Nutanix Squeezes Lots More Performance From Server-SAN Hybrid
February 16, 2016 Timothy Prickett Morgan
One of the big issues with any complex piece of distributed software is getting the most performance out of the scale inherent in the system. Scaling things out is always the first order of business, and then after seeing how workloads run on top of whatever framework we are talking about, programmers can go back into the guts of the code and figure out how to make it all perform better.
This is ever the way, and it is the point at which Nutanix has reached with its Xtreme Computing Platform hyperconverged storage, which mashes up a virtual SAN environment and virtual compute on a single cluster of X86 iron.

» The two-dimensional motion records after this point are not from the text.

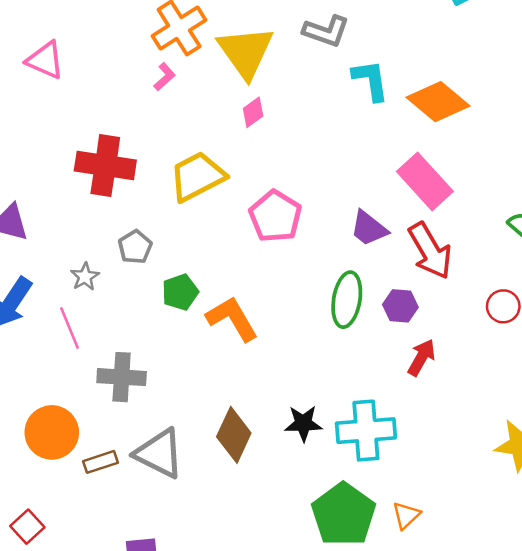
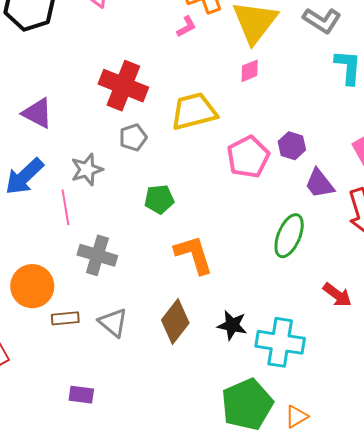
gray pentagon: (135, 247) -> (133, 137), moved
gray star: (85, 277) -> (87, 169), size x1.4
purple hexagon: (400, 306) -> (292, 146), moved
orange L-shape: (232, 319) -> (194, 255), moved
red arrow: (421, 357) -> (337, 295), turned 84
gray triangle: (159, 453) -> (113, 322), size x0.7

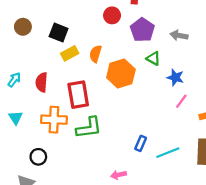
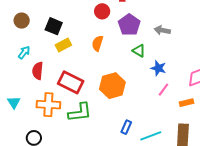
orange semicircle: (95, 54) -> (97, 43), moved
orange hexagon: (121, 73) -> (112, 86), moved
cyan arrow: (14, 80) -> (24, 52), moved
red rectangle: (78, 95) -> (71, 82), turned -55

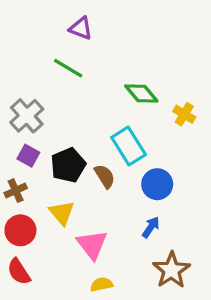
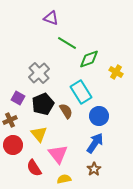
green line: (68, 68) -> (67, 43), moved
green diamond: (141, 94) -> (89, 59), turned -70
gray cross: (27, 116) -> (39, 73), moved
blue arrow: (151, 227) -> (95, 143), size x1.5
brown star: (172, 270) -> (94, 169), moved, size x0.6
red semicircle: (19, 272) -> (34, 168), moved

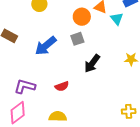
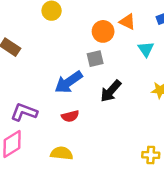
cyan triangle: (117, 19) -> (146, 49), moved
blue arrow: (46, 46) -> (69, 82), moved

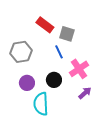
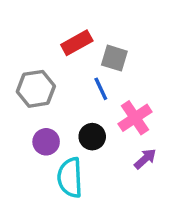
red rectangle: (45, 25) -> (77, 43), turned -66

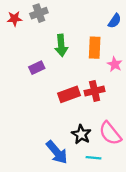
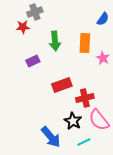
red star: (14, 19) -> (23, 27), moved
red cross: (95, 91) -> (85, 98), moved
cyan line: (93, 158) -> (84, 142), turned -32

Most people seem to intuitively understand that for certain classes of workloads, hyperconverged storage is the best way to deliver flexibility and capability through generic servers, as opposed to distinct compute and storage appliances as we have done in the past. At the moment, hyperconverged solutions have been widely adopted by midrange enterprises with a smattering of adoption among large enterprises for greenfield applications like Microsoft Exchange email servers or virtual desktop infrastructure. But we think that the slower adoption by large enterprises is more a function of the conservative nature of these organizations. While large enterprises are out there testing many new technologies very early in any cycle, they let those technologies mature a bit before going gangbusters with them. Enterprises have been watching the rise of Nutanix and its peers SimpliVity, Maxta, HPE, EMC (with ScaleIO), Pivot3 (which just bought distributed storage upstart NexGen, whom we profiled last July when it popped out of stealth mode), Scale Computing, and a few smaller players. But what we are hearing is that large enterprises have been concerned about the performance that these hyperconverged solutions offer as much as the limited scale many of them – but certainly not all of them – exhibit.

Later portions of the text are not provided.